In the material below, some lines carry "estilo". Copy each such line.
● ● ● ●
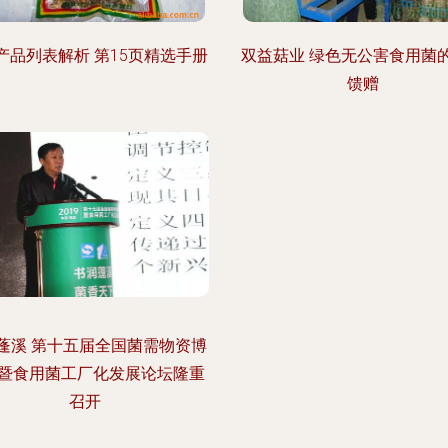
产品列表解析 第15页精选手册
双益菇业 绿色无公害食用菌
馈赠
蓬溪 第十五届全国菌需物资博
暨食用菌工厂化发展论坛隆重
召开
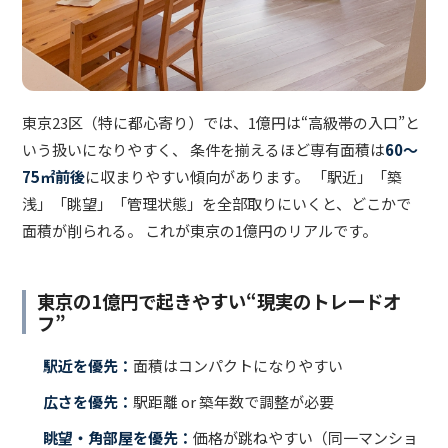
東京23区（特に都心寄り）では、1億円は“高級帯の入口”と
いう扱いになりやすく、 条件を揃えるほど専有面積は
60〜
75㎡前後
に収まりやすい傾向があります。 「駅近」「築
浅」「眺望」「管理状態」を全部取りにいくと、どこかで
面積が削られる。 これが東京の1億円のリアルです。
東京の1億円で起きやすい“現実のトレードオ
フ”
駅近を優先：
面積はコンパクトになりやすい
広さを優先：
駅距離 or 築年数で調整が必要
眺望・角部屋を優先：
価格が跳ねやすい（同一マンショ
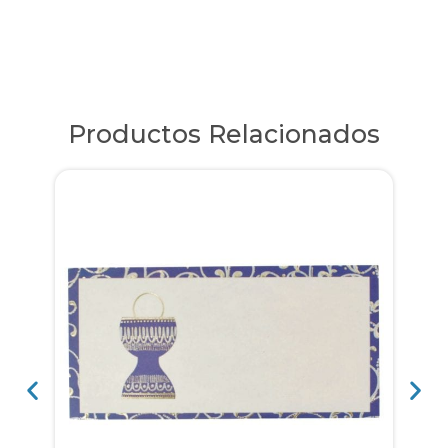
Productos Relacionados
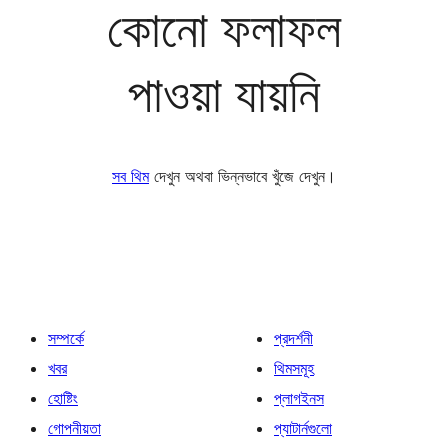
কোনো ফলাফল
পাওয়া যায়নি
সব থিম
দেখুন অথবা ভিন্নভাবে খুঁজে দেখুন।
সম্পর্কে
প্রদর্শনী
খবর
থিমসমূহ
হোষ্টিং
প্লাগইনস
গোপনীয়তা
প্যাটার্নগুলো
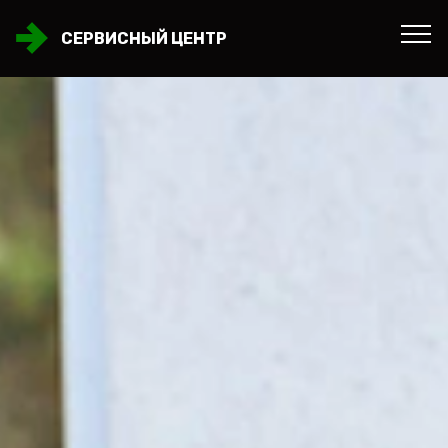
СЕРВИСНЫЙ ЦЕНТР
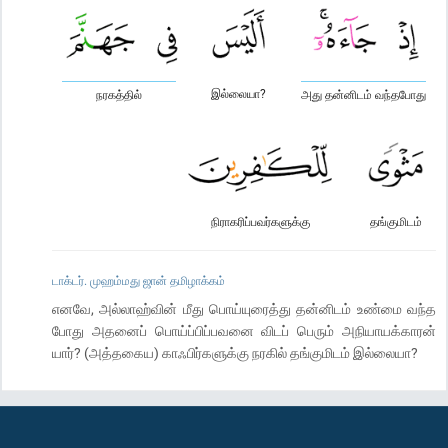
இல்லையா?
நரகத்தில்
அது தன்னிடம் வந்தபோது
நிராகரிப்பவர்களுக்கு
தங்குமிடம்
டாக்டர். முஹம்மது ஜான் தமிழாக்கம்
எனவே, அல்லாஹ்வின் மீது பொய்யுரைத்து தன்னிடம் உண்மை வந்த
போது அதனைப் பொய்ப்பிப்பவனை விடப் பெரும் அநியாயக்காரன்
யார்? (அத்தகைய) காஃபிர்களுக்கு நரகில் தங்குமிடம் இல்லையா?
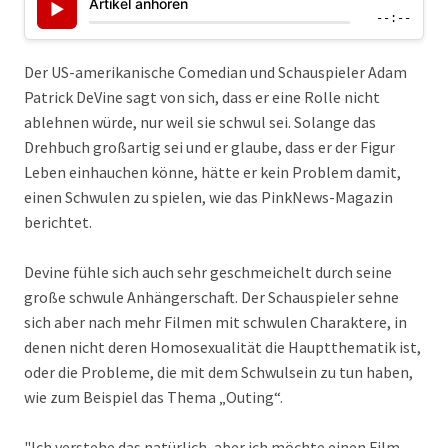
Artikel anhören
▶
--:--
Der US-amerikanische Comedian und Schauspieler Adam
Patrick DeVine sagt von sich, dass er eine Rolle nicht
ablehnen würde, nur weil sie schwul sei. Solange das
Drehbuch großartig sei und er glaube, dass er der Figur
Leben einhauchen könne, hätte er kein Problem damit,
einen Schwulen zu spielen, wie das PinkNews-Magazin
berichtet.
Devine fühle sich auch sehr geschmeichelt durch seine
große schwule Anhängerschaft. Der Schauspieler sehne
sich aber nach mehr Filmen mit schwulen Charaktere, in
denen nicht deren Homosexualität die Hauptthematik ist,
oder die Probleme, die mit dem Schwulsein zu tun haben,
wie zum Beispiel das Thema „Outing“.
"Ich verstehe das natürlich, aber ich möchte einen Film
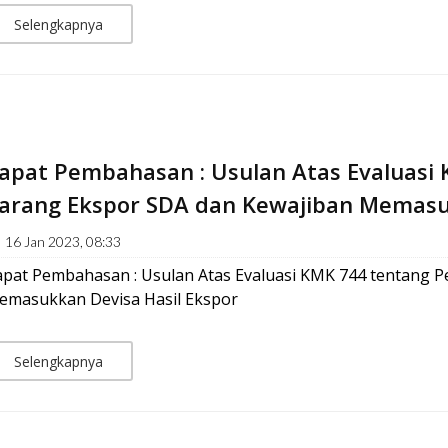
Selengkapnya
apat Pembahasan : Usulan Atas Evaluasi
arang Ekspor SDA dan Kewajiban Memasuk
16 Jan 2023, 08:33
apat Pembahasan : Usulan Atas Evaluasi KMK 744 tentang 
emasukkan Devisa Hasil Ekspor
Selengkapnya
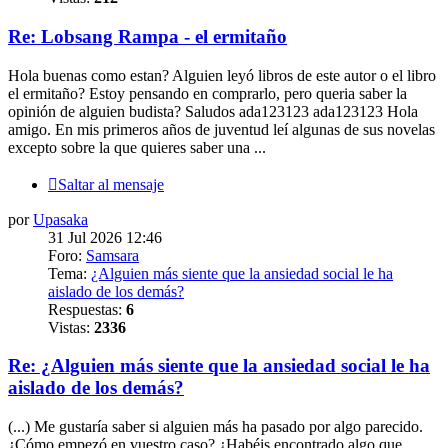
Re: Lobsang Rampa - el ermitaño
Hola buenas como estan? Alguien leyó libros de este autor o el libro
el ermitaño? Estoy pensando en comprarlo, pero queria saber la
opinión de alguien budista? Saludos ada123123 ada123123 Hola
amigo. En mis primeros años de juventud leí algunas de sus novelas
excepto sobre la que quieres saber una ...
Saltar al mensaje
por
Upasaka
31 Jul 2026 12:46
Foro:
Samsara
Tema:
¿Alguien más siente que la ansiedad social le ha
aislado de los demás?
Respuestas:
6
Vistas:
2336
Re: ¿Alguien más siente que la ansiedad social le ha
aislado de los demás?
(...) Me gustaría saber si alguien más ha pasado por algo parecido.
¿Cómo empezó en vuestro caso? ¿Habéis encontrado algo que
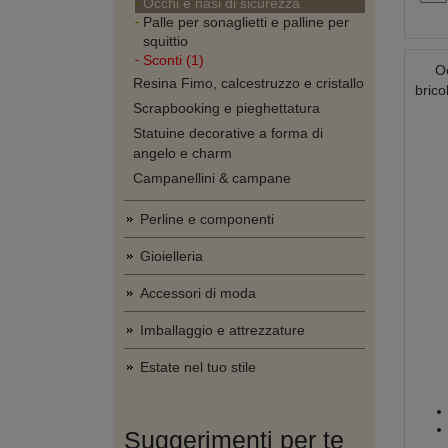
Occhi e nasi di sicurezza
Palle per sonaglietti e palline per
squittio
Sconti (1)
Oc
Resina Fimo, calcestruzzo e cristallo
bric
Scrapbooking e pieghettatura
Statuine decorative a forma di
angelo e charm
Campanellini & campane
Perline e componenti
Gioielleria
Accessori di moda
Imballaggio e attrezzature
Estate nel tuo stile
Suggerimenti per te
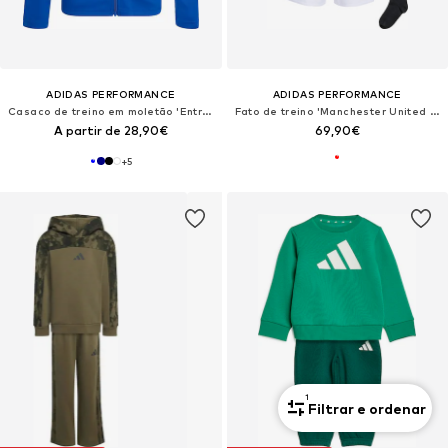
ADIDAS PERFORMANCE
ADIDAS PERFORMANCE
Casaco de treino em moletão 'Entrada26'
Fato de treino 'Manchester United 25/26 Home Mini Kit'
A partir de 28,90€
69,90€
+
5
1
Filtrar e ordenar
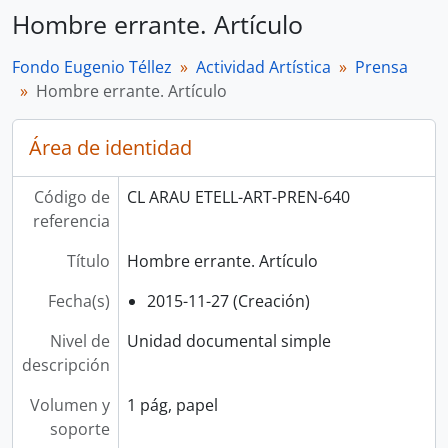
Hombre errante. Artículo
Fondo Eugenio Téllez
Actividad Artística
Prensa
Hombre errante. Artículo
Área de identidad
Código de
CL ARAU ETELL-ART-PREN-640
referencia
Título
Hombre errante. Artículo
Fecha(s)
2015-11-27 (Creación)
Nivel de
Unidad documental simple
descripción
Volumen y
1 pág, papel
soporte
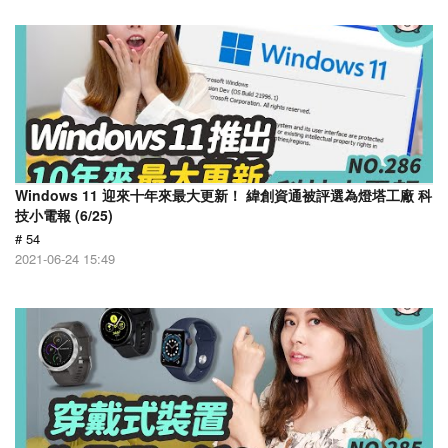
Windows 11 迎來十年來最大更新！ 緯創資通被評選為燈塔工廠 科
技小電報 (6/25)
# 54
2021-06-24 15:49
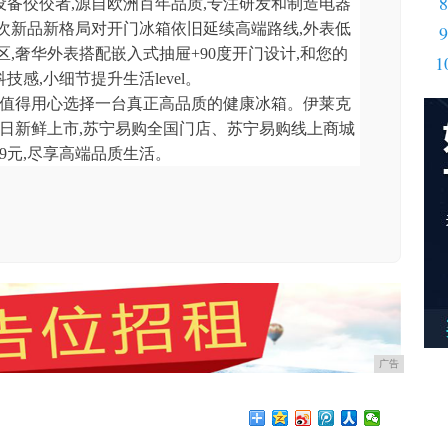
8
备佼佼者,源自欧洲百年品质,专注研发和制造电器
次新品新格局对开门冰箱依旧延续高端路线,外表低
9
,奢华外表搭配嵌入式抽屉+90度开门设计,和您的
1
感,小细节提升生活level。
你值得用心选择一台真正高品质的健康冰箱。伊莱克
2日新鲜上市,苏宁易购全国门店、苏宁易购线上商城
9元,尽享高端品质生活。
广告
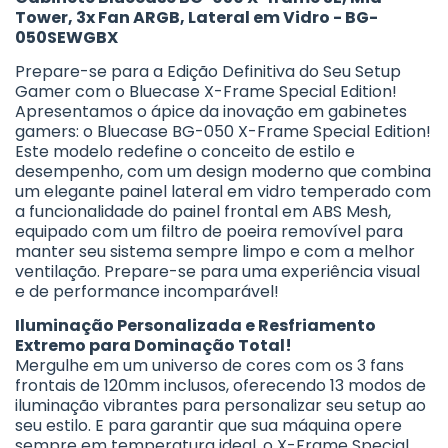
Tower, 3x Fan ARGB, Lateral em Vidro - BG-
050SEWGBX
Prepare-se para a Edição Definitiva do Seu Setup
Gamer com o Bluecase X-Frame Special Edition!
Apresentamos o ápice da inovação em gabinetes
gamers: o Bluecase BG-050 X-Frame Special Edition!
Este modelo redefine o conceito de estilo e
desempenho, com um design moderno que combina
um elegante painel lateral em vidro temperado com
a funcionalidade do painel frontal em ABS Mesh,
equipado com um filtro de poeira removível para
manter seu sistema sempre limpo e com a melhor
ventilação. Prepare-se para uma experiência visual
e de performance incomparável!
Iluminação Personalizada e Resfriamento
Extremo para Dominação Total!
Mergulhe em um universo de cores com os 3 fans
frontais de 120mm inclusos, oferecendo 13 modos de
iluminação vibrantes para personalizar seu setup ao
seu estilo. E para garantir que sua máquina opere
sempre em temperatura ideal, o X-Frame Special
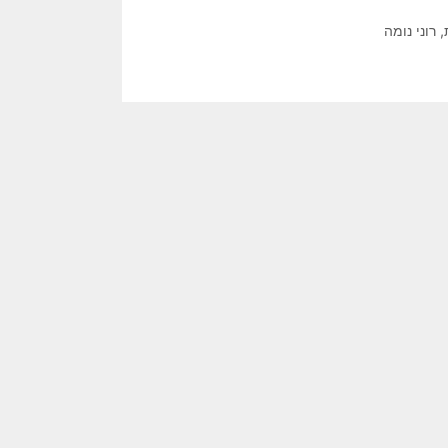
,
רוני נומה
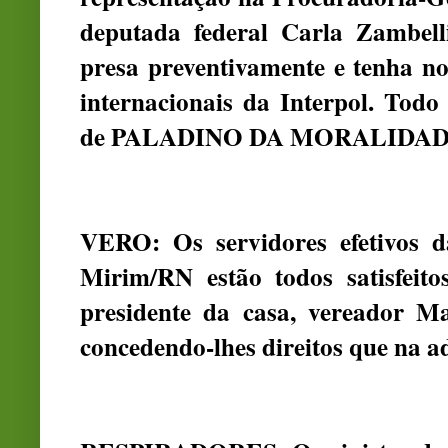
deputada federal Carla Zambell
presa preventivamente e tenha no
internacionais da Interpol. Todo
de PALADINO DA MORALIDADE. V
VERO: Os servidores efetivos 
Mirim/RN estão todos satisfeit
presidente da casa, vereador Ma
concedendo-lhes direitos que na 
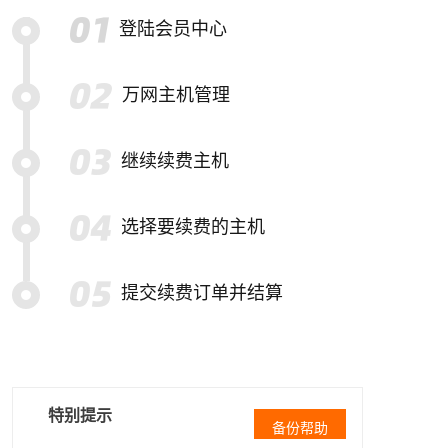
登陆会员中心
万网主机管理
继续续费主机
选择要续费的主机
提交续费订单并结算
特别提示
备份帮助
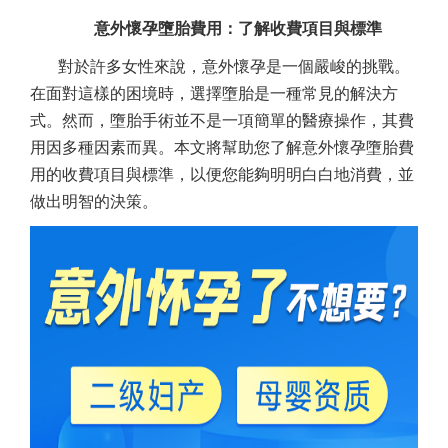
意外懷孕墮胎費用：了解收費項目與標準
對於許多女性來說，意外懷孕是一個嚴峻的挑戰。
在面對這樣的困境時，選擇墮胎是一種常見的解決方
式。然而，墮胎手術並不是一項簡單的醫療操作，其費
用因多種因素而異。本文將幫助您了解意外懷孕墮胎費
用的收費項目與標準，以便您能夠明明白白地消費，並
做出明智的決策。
● ● ● ●
• PROBLEM SOLUTION:
Este modelo redefine o conceito de estilo e
seu estilo. E para garantir que sua máquina opere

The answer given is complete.